[[ Given records open ]]
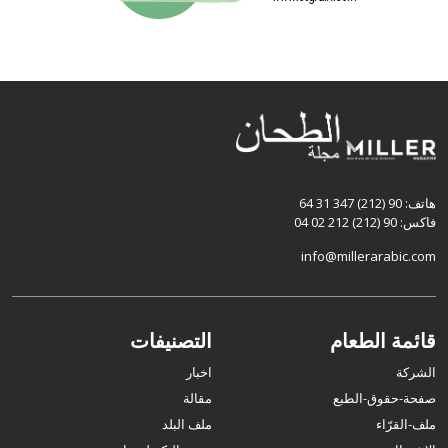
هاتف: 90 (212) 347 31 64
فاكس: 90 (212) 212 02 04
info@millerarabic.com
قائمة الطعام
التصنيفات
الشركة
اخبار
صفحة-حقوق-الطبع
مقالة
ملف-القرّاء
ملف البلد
[[ Given records closed ]]
[[ Given records open ]]
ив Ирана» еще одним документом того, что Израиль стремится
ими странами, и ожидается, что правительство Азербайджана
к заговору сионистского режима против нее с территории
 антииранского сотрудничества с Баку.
[[ Given records closed ]]
[[ Given records open ]]
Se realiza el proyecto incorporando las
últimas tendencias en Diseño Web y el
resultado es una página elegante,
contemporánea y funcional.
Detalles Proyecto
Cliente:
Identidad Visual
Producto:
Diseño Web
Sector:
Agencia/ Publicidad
[[ Given records closed ]]
» Aim of the exercise
Locate the lines above that hold the word "Diseño". Show every one of them.

» Solution to this problem
últimas tendencias en Diseño Web y el
Diseño Web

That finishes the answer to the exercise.